# Mad River 9/25



## JeremyDavis (Jun 24, 2008)

Anyone heading over to the Mad tomorrow? I thought about heading over in the early morning to the rte 36 bridge. The stretch just south of the bridge where the damn is, is it private property? I have heard there is a real nice hole just below the damn and I want to give it a shot and just need to know if I need to ask permission or if it is public. Thanks!


----------



## ckfowler (Jul 14, 2008)

Tomorrow is the 24th on my calendar and I have a 9:00 meeting. Thu the 25th, I might be able to come in late and get a couple hours from sunrise.

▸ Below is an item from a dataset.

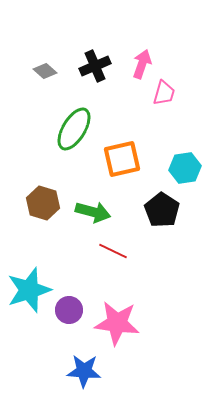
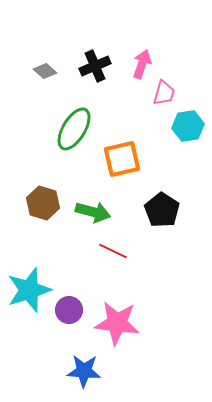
cyan hexagon: moved 3 px right, 42 px up
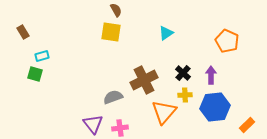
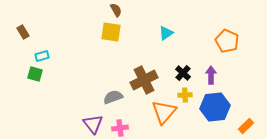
orange rectangle: moved 1 px left, 1 px down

The property at 36 down to the RR bridge is a public accessible easement. I have had luck right below the 36 bridge and all the way down by the RR bridge but only rushed through the rest pushed by an incoming storm. Looked to be a couple decent spots though.


----------



## Salmonid (Apr 14, 2004)

correct, the 1900 feet from St Rt 36 south to the RR Bridge has a Public "fishing" Easement on it. It is on Private property but fishing is ok, all other activities are prohibited, ( Trapping, Hunting, fires, partying etc) 
BTW, Thank the Mad Men TU Chapter and the Mad River Watershed Organization as well as the City of Urbana for this lifetime easement!

Salmonid
( former Mad Men TU President)


----------



## JeremyDavis (Jun 24, 2008)

CK, you are correct, tomorrow is the 24th. I looked at the wrong date/day on the calendar. I have to go tomorrow because I have to work Thursday.


----------



## JeremyDavis (Jun 24, 2008)

Any advice for early morning flies? I have to go in the morning unfortunately.


----------



## riverKing (Jan 26, 2007)

small caddis, bwos, griffiths gnats maybe ants, good drifts are key. if you nymphing, caddis, swinging soft hackles the norm. I like dries, fish light tippets and move slow, stand still for 5-10mins before you fish a spot, if you dont see risers move acces points. at 36 fish right below the bridge, down a hundred yards or so there are some TU habitat improvments that are good and then the rail bridge, I start at the bottom and work up, there are a few other small eddies that hold fish as well. if you dont see fish dont be afraid to move I have caught fish out of, 55, 29, county line, pimtown, 36 and lipincott on dries in the past 3 weeks, but often there are fish rising at two or three and none of the others.
goodluck


----------



## JeremyDavis (Jun 24, 2008)

I have decided that I am officially the worst fly fisherman ever. I tried everything today, caddis, ants, all sorts of different stuff and I didn't get a single strike. Hell, I didn't even see a single trout. All I saw were chubs and 2 large suckers about halfway between the 36 bridge and rr bridge. Anyone have any advice? Frustrated.


----------



## riverKing (Jan 26, 2007)

the best advice is, the mad river is a rediculously tough stream, I think they call it the mad river because it causes people to go mad, everyone gets skunked there from time to time, or even most of the time. I would try farther downriver next time if the water is this low, I have given up on fishing blind there, if there are no risers I wont cast move until you find fish, and that might be a move of miles instead of one pool to the next.


----------



## JeremyDavis (Jun 24, 2008)

River - This is going to sound like a stupid question, but do you wade to look for risers or do you walk above the river on the bank? The reason I ask is because a) the trees on either side make it difficult to walk above the river and b) the private property issue.


----------



## riverKing (Jan 26, 2007)

the first place I look is under the bridge (if its and area like 36, 55, county line) I go down without a rod and watch for a few minutes, no risers drive. I like to start from above the water and then move down at the waters edge, if they're eating emergers this can be the only way to see them, these are the fish I wait around to see, look for fins instead of splashes. if your walking from pool to pool sneak up from the base, stand in the riffle before you throw wakes over where there may be fish, wakes and shadows will spook fish before anything else. so to answer your question, I dont get out of the water once I get in it, but I spend alot of time standing still with the fly in my hand.


----------